BookmarkSubscribeRSS Feed
buddha_d
Pyrite | Level 9

SAS gurus,

             I want to create a report using these 4 datasets. For this I have to merge all datasets to make a single data set. data two and three has height age gender as common (sorting variables) and data one has height and age (sorting) variables and data four has no common variable. I don't want to loose any common variables from one dataset to another (since merging sometimes eliminates sample variable columns). I want to create a new variable for data three weight_sum for all male weights and female weights. All of these need to be merged to make a single dataset. 

            The tricky part is I need to create a .csv report using data _null_ statement (using file statement to store it in a location). Please let me know if you need any further clarification. I would greatly appreciate if anyone  helps me in this regard. 

Thanks a lot. 

Please look at the attachments for have to want. 

14 REPLIES 14
Reeza
Super User

@buddha_d wrote:

SAS gurus,

             I want to create a report using these 4 datasets. For this I have to merge all datasets to make a single data set. data two and three has height age gender as common (sorting variables) and data one has height and age (sorting) variables and data four has no common variable. I don't want to loose any common variables from one dataset to another (since merging sometimes eliminates sample variable columns). I want to create a new variable for data three weight_sum for all male weights and female weights. All of these need to be merged to make a single dataset. 

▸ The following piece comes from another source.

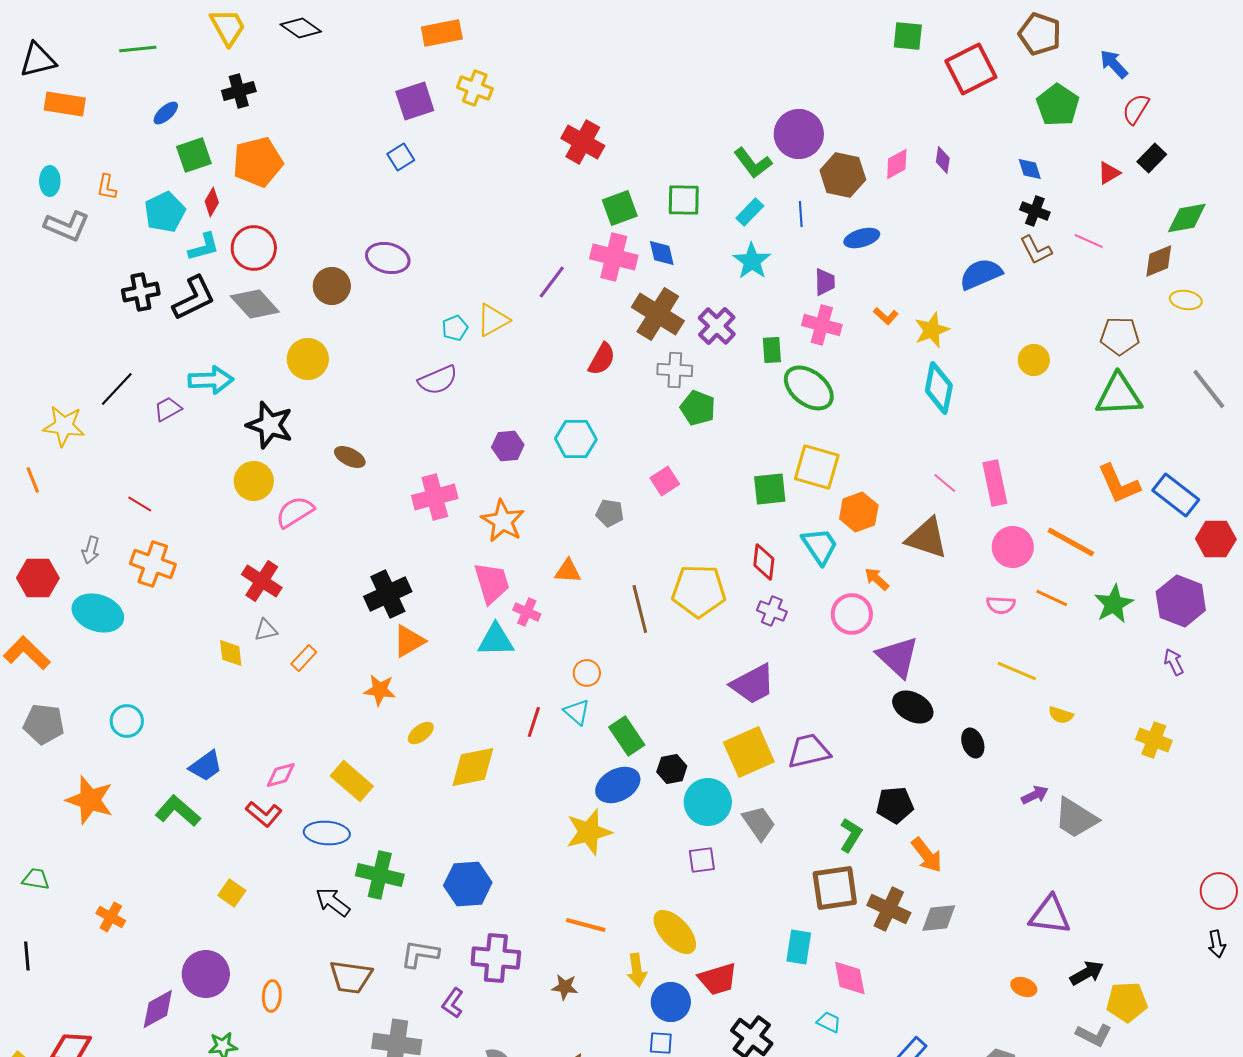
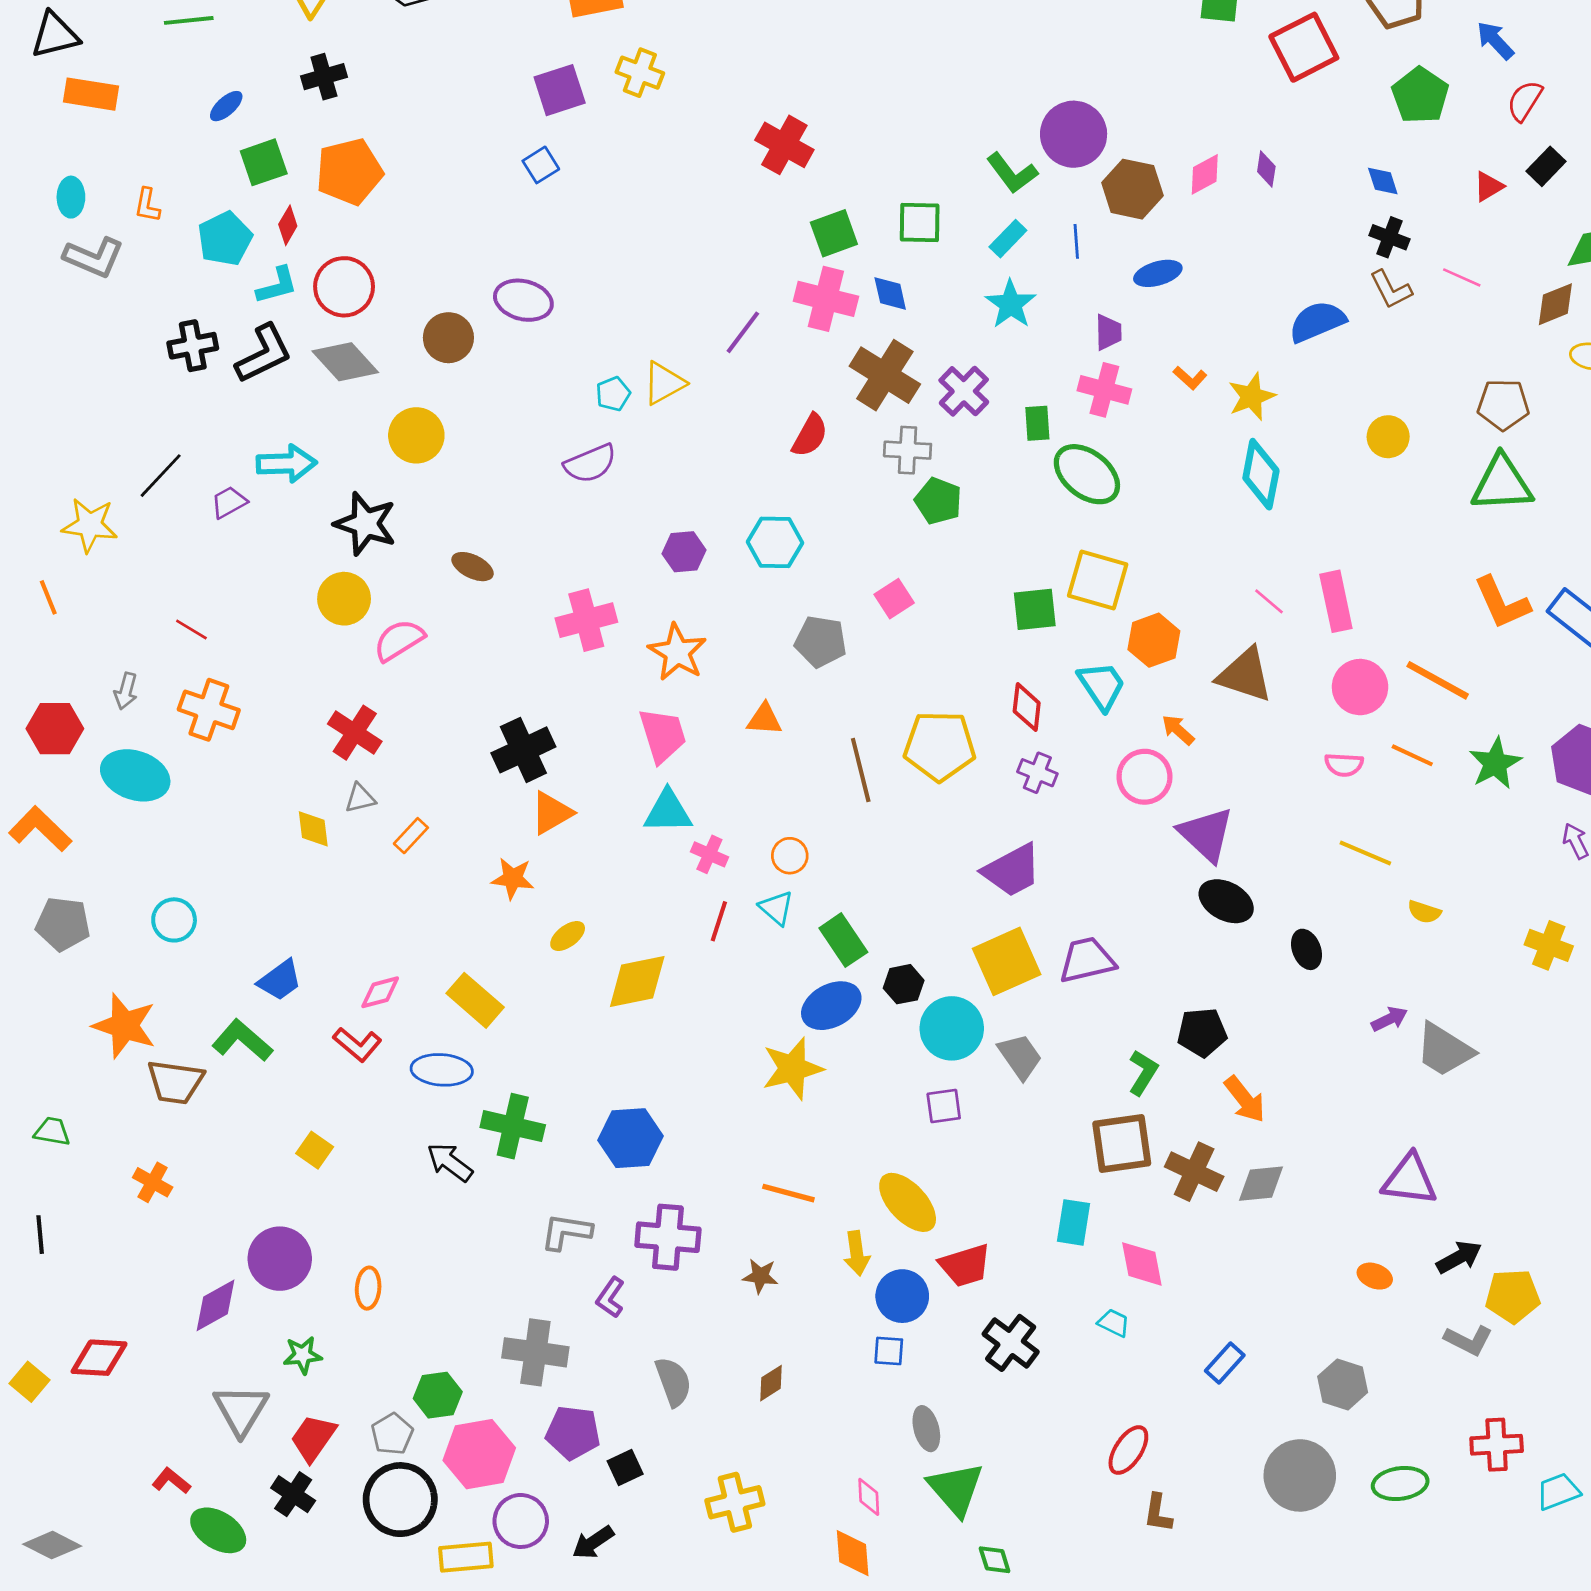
gray pentagon: (610, 513) -> (821, 642), size x1.4
pink cross: (527, 612) -> (709, 854), moved
brown trapezoid: (351, 977) -> (175, 1082), moved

            The tricky part is I need to create a .csv report using data _null_ statement (using file statement to store it in a location). Please let me know if you need any further clarification. I would greatly appreciate if anyone  helps me in this regard. 

Thanks a lot. 

Please look at the attachments for have to want. 


What exactly is your question? What part do you need help with?

buddha_d
Pyrite | Level 9

Reeza,

          I need help with the dataset creation in sas then writing code to export the dataset using data _null_ statement (using file statement). 

thanks for asking

Reeza
Super User

Alright, well, this is clearly homework, so my personal policy is to assist, not provide answers. If you post what you've tried and isn't working I'm happy to help debug or identify where you've gone wrong or a direction to go. I'm not going to do your work.

Good Luck. 

 

buddha_d
Pyrite | Level 9

Reeza, How can I merge two datasets when there is no common variables? I have merged 3 datasets that have common variables, but stuck with the last part? 

Patrick
Opal | Level 21

@buddha_d

Please post the code you've already written into:

 Capture.JPG

 

As for merging your data set four:

To which record(s) do you believe should it get merged. Show us the result of your 3 merged data sets and then tell us where the ds four record should get merged to. 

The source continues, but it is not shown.